## Instructions for the task
List all lines of the data containing the word "sistema".

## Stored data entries
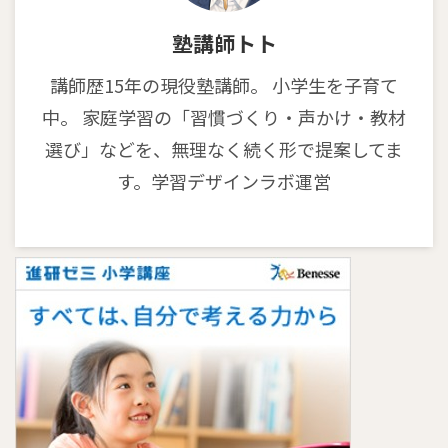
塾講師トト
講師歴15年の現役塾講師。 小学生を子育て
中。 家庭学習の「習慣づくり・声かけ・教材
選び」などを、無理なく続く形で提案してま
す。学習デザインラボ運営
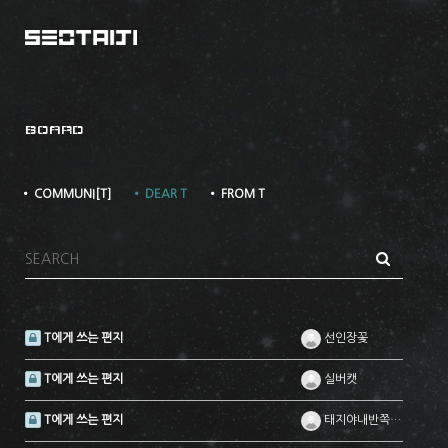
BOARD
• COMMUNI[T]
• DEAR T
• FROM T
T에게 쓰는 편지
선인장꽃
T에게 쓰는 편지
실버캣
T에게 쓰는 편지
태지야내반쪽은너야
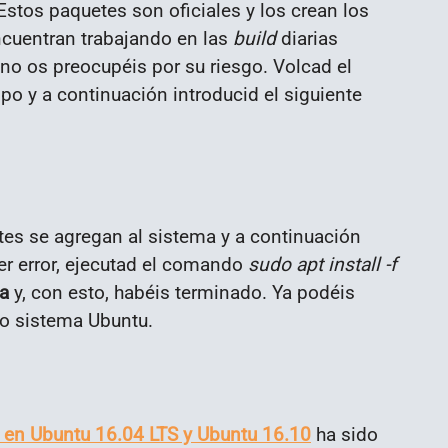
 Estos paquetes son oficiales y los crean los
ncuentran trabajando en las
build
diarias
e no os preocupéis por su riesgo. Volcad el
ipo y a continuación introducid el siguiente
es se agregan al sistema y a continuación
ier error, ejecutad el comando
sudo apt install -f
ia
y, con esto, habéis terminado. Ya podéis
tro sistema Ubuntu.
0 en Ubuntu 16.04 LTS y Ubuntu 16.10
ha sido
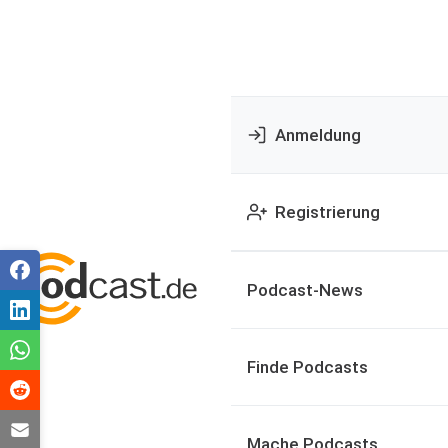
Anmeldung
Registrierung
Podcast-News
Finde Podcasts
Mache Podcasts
==
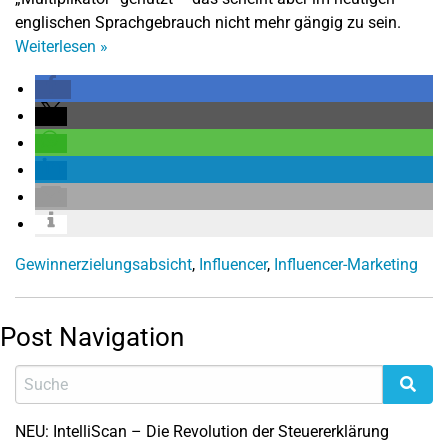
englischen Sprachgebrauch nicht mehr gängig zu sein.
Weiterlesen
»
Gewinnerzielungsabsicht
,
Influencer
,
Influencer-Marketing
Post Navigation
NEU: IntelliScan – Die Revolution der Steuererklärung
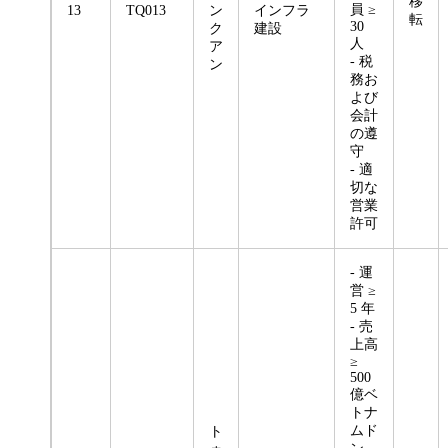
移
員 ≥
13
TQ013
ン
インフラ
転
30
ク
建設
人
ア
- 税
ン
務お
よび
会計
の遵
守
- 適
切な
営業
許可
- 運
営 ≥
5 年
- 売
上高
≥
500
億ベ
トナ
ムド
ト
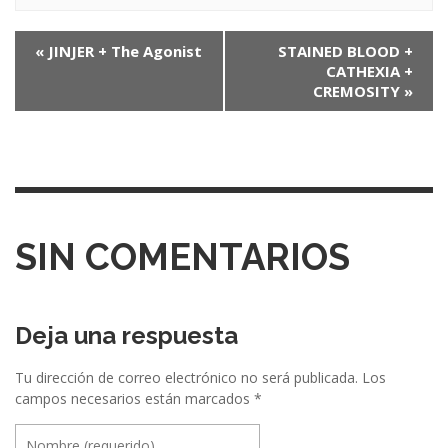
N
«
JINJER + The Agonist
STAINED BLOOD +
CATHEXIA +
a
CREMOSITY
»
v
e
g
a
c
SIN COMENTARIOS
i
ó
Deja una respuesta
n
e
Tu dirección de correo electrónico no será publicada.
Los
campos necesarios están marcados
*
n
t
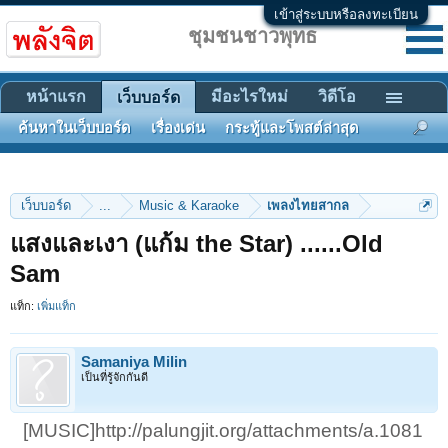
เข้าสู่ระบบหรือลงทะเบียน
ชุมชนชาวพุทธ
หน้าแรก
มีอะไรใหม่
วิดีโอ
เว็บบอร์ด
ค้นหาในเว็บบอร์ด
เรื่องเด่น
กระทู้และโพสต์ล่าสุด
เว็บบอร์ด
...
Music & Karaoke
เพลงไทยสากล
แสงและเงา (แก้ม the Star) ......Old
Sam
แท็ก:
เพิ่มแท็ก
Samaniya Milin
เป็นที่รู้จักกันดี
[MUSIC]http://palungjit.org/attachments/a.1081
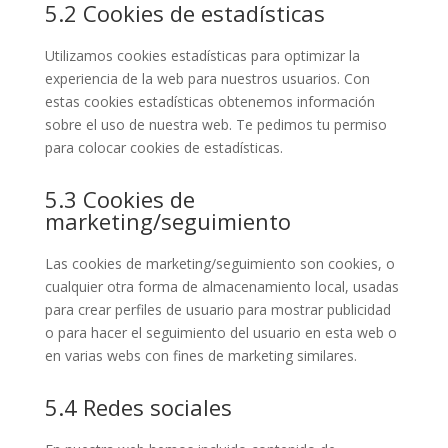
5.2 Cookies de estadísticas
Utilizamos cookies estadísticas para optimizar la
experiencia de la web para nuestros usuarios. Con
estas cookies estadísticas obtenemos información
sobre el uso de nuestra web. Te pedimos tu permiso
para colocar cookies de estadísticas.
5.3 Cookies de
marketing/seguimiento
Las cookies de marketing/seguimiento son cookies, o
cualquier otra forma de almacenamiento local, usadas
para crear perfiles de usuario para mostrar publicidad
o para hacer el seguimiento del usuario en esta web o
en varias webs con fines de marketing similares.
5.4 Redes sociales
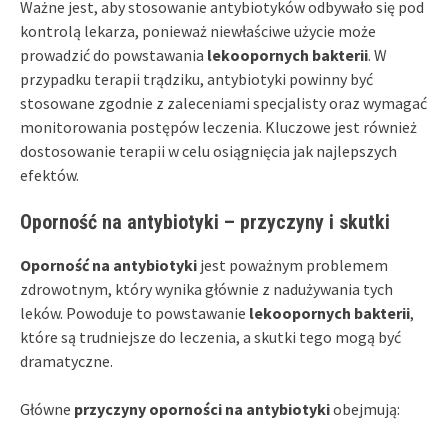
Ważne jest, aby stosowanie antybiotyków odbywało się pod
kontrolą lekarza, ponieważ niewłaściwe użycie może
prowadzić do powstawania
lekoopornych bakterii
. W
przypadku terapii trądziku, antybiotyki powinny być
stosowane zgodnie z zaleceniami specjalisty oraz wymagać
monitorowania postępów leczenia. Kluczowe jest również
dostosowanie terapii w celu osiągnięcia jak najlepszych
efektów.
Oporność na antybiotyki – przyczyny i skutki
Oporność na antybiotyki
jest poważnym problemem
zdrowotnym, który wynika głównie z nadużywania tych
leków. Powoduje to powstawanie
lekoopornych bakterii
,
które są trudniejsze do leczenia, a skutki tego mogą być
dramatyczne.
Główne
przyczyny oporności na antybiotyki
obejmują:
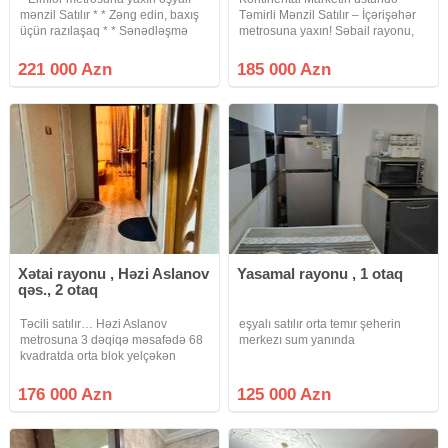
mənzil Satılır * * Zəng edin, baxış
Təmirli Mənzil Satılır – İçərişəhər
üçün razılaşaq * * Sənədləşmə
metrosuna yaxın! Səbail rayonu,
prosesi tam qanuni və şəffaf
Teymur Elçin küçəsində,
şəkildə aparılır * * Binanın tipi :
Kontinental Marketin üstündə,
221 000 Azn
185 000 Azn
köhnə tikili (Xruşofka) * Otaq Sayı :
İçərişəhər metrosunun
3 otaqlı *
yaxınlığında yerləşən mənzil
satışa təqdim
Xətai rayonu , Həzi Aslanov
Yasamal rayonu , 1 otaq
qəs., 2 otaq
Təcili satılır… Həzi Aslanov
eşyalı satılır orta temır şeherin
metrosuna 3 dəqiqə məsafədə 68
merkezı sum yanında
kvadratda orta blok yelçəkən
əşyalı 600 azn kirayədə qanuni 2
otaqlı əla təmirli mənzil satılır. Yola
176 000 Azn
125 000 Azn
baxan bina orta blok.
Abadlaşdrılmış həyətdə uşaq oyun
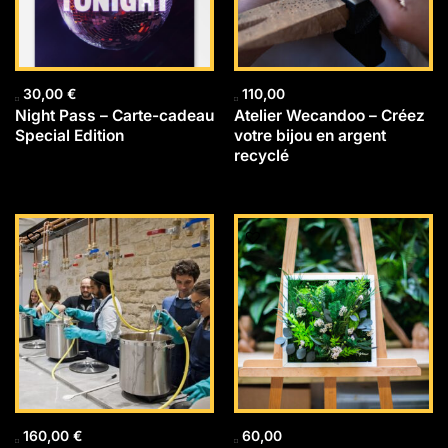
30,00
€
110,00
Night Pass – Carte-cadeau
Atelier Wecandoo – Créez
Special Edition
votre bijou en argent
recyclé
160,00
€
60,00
---
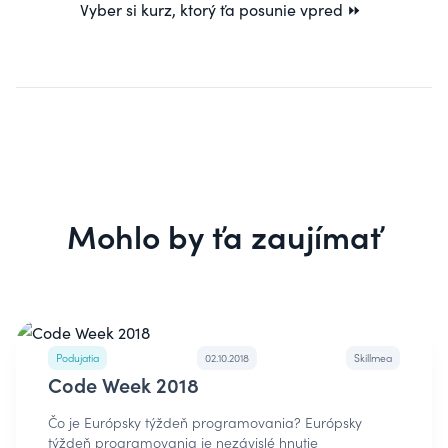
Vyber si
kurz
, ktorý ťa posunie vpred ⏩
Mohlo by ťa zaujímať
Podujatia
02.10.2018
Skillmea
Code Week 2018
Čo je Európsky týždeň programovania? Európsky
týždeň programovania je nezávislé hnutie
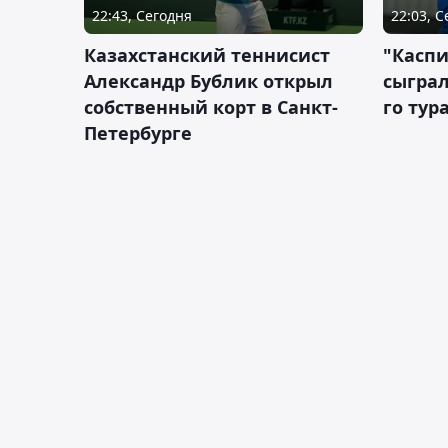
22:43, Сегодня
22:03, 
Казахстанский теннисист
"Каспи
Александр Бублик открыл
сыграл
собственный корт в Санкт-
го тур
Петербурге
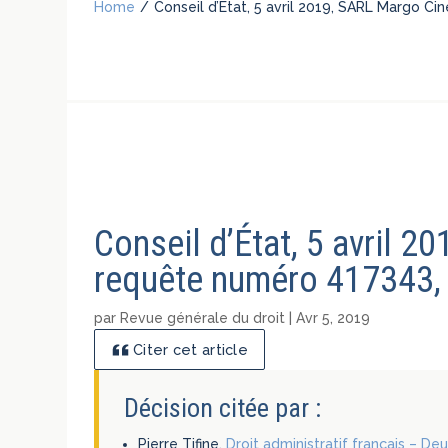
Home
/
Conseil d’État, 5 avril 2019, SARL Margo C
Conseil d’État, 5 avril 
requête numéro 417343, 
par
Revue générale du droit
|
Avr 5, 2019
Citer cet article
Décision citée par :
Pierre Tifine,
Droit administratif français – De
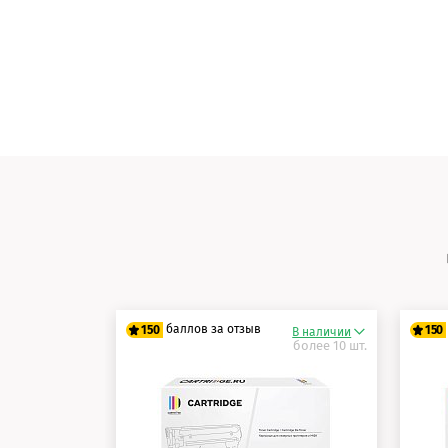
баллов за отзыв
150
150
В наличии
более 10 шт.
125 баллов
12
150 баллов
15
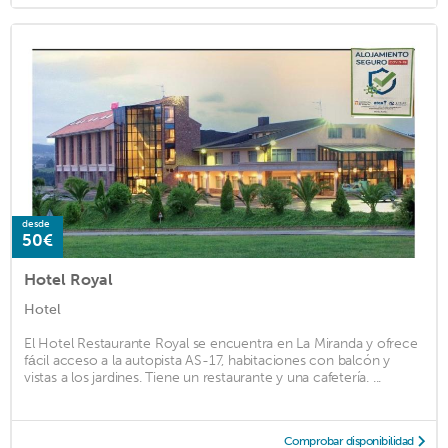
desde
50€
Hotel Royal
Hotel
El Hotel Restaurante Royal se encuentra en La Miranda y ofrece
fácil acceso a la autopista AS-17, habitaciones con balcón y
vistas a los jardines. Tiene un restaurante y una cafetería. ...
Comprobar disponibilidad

## Written solution
es se agregan al sistema y a continuación
tro sistema Ubuntu.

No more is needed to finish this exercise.